### Assigned task
The material beneath this line should be printed exactly, with its pictures omitted.

### Provided entries
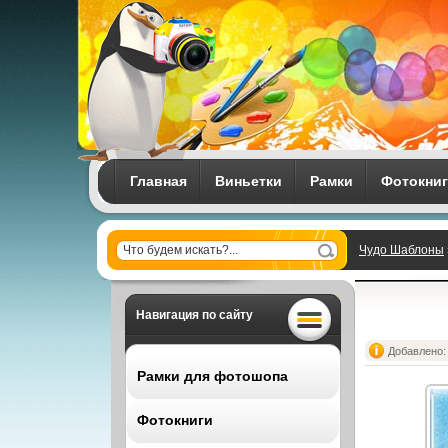
Главная
Виньетки
Рамки
Фотокни
Чудо Шаблоны
Навигация по сайту
Добавлено: 
Рамки для фотошопа
Фотокниги
Все рамки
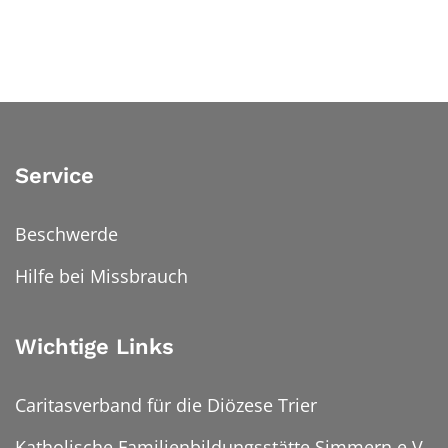
Service
Beschwerde
Hilfe bei Missbrauch
Wichtige Links
Caritasverband für die Diözese Trier
Katholische Familienbildungsstätte Simmern e.V.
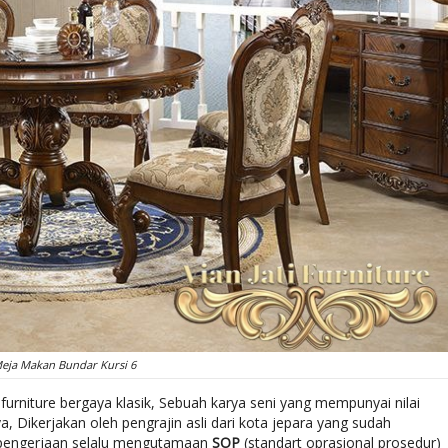
Meja Makan Bundar Kursi 6
urniture bergaya klasik, Sebuah karya seni yang mempunyai nilai
 Dikerjakan oleh pengrajin asli dari kota jepara yang sudah
 pengerjaan selalu mengutamaan
SOP
(standart oprasional prosedur)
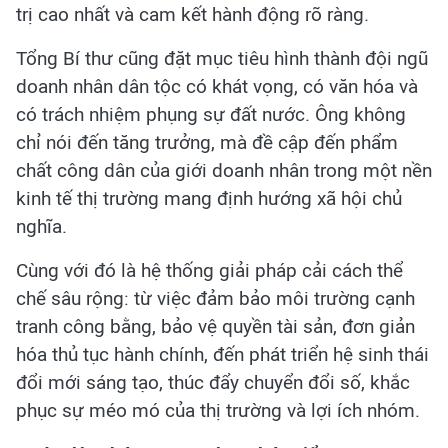
trị cao nhất và cam kết hành động rõ ràng.
Tổng Bí thư cũng đặt mục tiêu hình thành đội ngũ
doanh nhân dân tộc có khát vọng, có văn hóa và
có trách nhiệm phụng sự đất nước. Ông không
chỉ nói đến tăng trưởng, mà đề cập đến phẩm
chất công dân của giới doanh nhân trong một nền
kinh tế thị trường mang định hướng xã hội chủ
nghĩa.
Cùng với đó là hệ thống giải pháp cải cách thể
chế sâu rộng: từ việc đảm bảo môi trường cạnh
tranh công bằng, bảo vệ quyền tài sản, đơn giản
hóa thủ tục hành chính, đến phát triển hệ sinh thái
đổi mới sáng tạo, thúc đẩy chuyển đổi số, khắc
phục sự méo mó của thị trường và lợi ích nhóm.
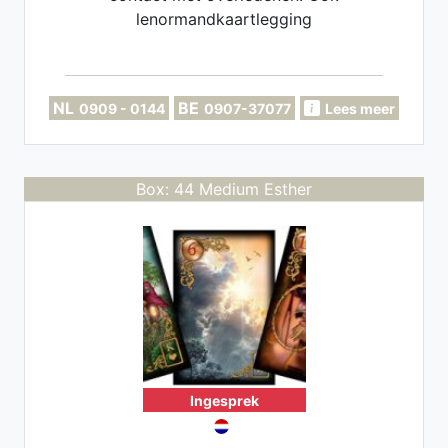
lenormandkaartlegging
NL
BE
0909 - 0144
0907-37077
Lees meer
Box: 44 Medium Esther
Ingesprek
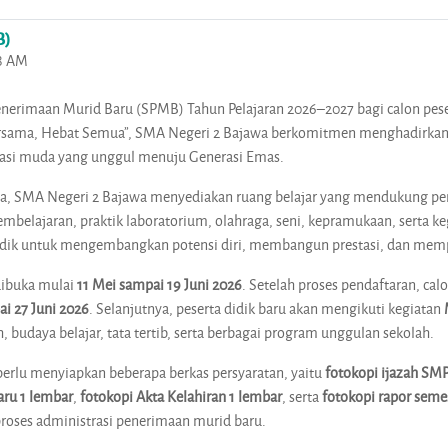
B)
58 AM
rimaan Murid Baru (SPMB) Tahun Pelajaran 2026–2027 bagi calon peser
ama, Hebat Semua”, SMA Negeri 2 Bajawa berkomitmen menghadirkan lin
asi muda yang unggul menuju Generasi Emas.
ajawa, SMA Negeri 2 Bajawa menyediakan ruang belajar yang mendukun
pembelajaran, praktik laboratorium, olahraga, seni, kepramukaan, serta k
didik untuk mengembangkan potensi diri, membangun prestasi, dan memp
dibuka mulai
11 Mei sampai 19 Juni 2026
. Setelah proses pendaftaran, cal
ai 27 Juni 2026
. Selanjutnya, peserta didik baru akan mengikuti kegiatan
 budaya belajar, tata tertib, serta berbagai program unggulan sekolah.
 perlu menyiapkan beberapa berkas persyaratan, yaitu
fotokopi ijazah SMP
aru 1 lembar
,
fotokopi Akta Kelahiran 1 lembar
, serta
fotokopi rapor seme
proses administrasi penerimaan murid baru.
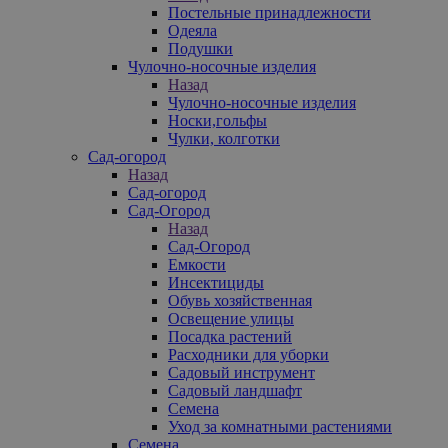
Постельные принадлежности
Одеяла
Подушки
Чулочно-носочные изделия
Назад
Чулочно-носочные изделия
Носки,гольфы
Чулки, колготки
Сад-огород
Назад
Сад-огород
Сад-Огород
Назад
Сад-Огород
Емкости
Инсектициды
Обувь хозяйственная
Освещение улицы
Посадка растений
Расходники для уборки
Садовый инструмент
Садовый ландшафт
Семена
Уход за комнатными растениями
Семена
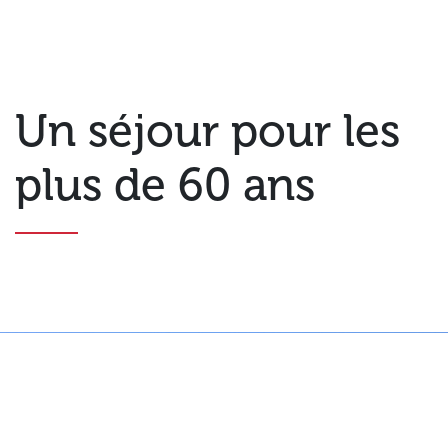
Un séjour pour les
plus de 60 ans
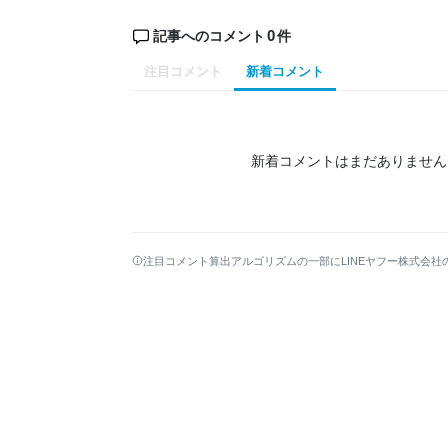
0
記事へのコメント
件
注目コメント
新着コメント
新着コメントはまだありません
注目コメント算出アルゴリズムの一部にLINEヤフー株式会社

### Solution for this task
Главная
Виньетки
Рамки
Фотокни
Чудо Шаблоны
Навигация по сайту
Добавлено: 
Рамки для фотошопа
Фотокниги
Все рамки
Service
Beschwerde
Hilfe bei Missbrauch
Wichtige Links
Caritasverband für die Diözese Trier
Katholische Familienbildungsstätte Simmern e.V.
Meja Makan Bundar Kursi 6
urniture bergaya klasik, Sebuah karya seni yang mempunyai nilai
 Dikerjakan oleh pengrajin asli dari kota jepara yang sudah
 pengerjaan selalu mengutamaan
SOP
(standart oprasional prosedur)
trị cao nhất và cam kết hành động rõ ràng.
Tổng Bí thư cũng đặt mục tiêu hình thành đội ngũ
doanh nhân dân tộc có khát vọng, có văn hóa và
có trách nhiệm phụng sự đất nước. Ông không
chỉ nói đến tăng trưởng, mà đề cập đến phẩm
chất công dân của giới doanh nhân trong một nền
kinh tế thị trường mang định hướng xã hội chủ
nghĩa.
Cùng với đó là hệ thống giải pháp cải cách thể
chế sâu rộng: từ việc đảm bảo môi trường cạnh
tranh công bằng, bảo vệ quyền tài sản, đơn giản
hóa thủ tục hành chính, đến phát triển hệ sinh thái
đổi mới sáng tạo, thúc đẩy chuyển đổi số, khắc
phục sự méo mó của thị trường và lợi ích nhóm.
lenormandkaartlegging
NL
BE
0909 - 0144
0907-37077
Lees meer
Box: 44 Medium Esther
Ingesprek
B)
58 AM
rimaan Murid Baru (SPMB) Tahun Pelajaran 2026–2027 bagi calon peser
ama, Hebat Semua”, SMA Negeri 2 Bajawa berkomitmen menghadirkan lin
asi muda yang unggul menuju Generasi Emas.
ajawa, SMA Negeri 2 Bajawa menyediakan ruang belajar yang mendukun
pembelajaran, praktik laboratorium, olahraga, seni, kepramukaan, serta k
didik untuk mengembangkan potensi diri, membangun prestasi, dan memp
dibuka mulai
11 Mei sampai 19 Juni 2026
. Setelah proses pendaftaran, cal
ai 27 Juni 2026
. Selanjutnya, peserta didik baru akan mengikuti kegiatan
 budaya belajar, tata tertib, serta berbagai program unggulan sekolah.
 perlu menyiapkan beberapa berkas persyaratan, yaitu
fotokopi ijazah SMP
aru 1 lembar
,
fotokopi Akta Kelahiran 1 lembar
, serta
fotokopi rapor seme
proses administrasi penerimaan murid baru.
Постельные принадлежности
Одеяла
Подушки
Чулочно-носочные изделия
Назад
Чулочно-носочные изделия
Носки,гольфы
Чулки, колготки
Сад-огород
Назад
Сад-огород
Сад-Огород
Назад
Сад-Огород
Емкости
Инсектициды
Обувь хозяйственная
Освещение улицы
Посадка растений
Расходники для уборки
Садовый инструмент
Садовый ландшафт
Семена
Уход за комнатными растениями
Семена
Un séjour pour les
plus de 60 ans
0
記事へのコメント
件
注目コメント
新着コメント
新着コメントはまだありません
注目コメント算出アルゴリズムの一部にLINEヤフー株式会社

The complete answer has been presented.